- Opening Delimiter -

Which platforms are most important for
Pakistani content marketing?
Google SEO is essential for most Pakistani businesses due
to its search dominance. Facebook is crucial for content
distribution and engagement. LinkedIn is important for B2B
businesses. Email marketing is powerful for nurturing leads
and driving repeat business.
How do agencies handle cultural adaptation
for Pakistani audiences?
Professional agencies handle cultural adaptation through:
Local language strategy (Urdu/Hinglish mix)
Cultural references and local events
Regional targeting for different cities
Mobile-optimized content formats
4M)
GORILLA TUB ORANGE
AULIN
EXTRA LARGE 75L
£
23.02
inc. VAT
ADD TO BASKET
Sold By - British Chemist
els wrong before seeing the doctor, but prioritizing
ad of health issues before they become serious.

- Closing Delimiter -
- Opening Delimiter -

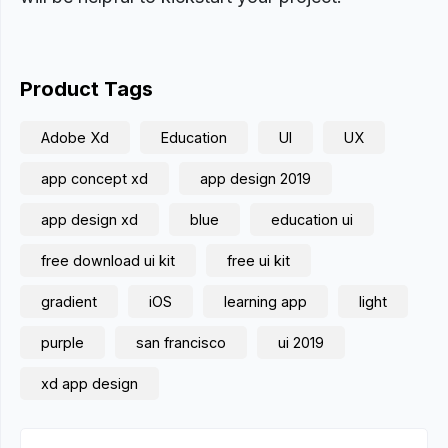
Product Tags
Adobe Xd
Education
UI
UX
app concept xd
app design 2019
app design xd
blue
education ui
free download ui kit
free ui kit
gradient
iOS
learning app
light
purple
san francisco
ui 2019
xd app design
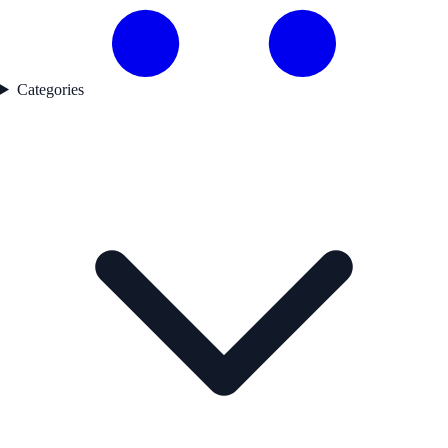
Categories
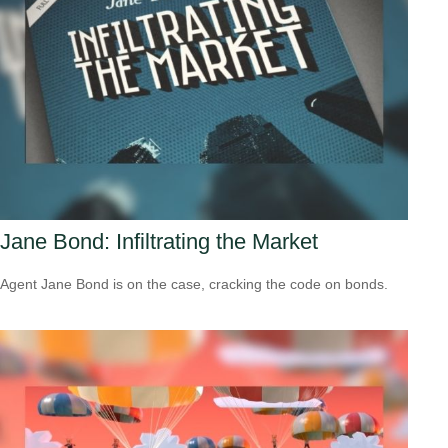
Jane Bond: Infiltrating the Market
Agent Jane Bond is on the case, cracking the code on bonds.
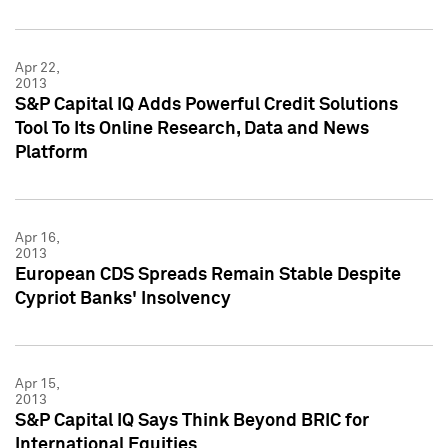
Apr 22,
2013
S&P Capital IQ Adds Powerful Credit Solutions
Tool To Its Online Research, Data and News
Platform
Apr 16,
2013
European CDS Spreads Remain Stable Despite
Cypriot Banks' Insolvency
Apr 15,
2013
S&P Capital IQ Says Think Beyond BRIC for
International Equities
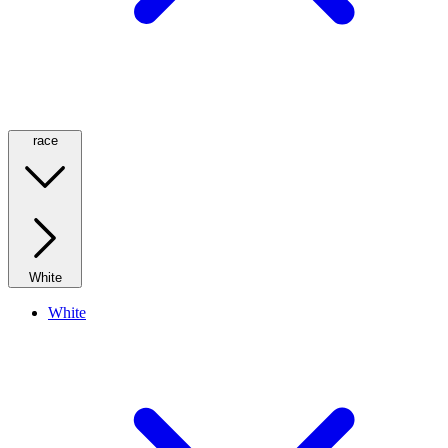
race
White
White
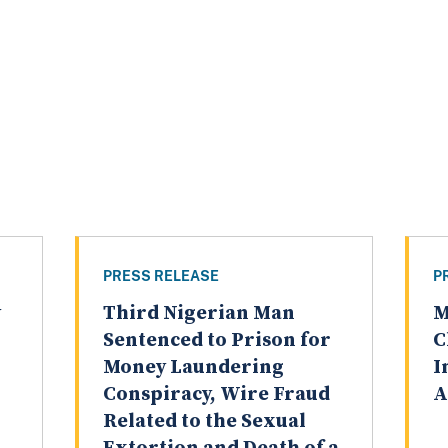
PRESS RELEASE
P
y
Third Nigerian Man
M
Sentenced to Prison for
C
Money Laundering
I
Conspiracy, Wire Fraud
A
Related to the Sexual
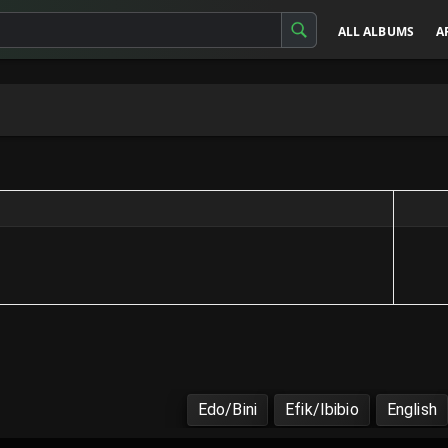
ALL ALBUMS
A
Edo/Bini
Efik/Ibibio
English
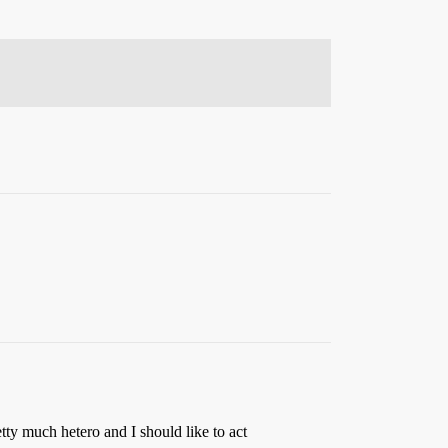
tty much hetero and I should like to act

- Closing Delimiter -

Assignment ->
Scan the records above for the lines holding "for Pakistani audiences?" and "ad of health". Transcribe those two and every line between them word for word, and no others.

Response area ->
for Pakistani audiences?
Professional agencies handle cultural adaptation through:
Local language strategy (Urdu/Hinglish mix)
Cultural references and local events
Regional targeting for different cities
Mobile-optimized content formats
4M)
GORILLA TUB ORANGE
AULIN
EXTRA LARGE 75L
£
23.02
inc. VAT
ADD TO BASKET
Sold By - British Chemist
els wrong before seeing the doctor, but prioritizing
ad of health issues before they become serious.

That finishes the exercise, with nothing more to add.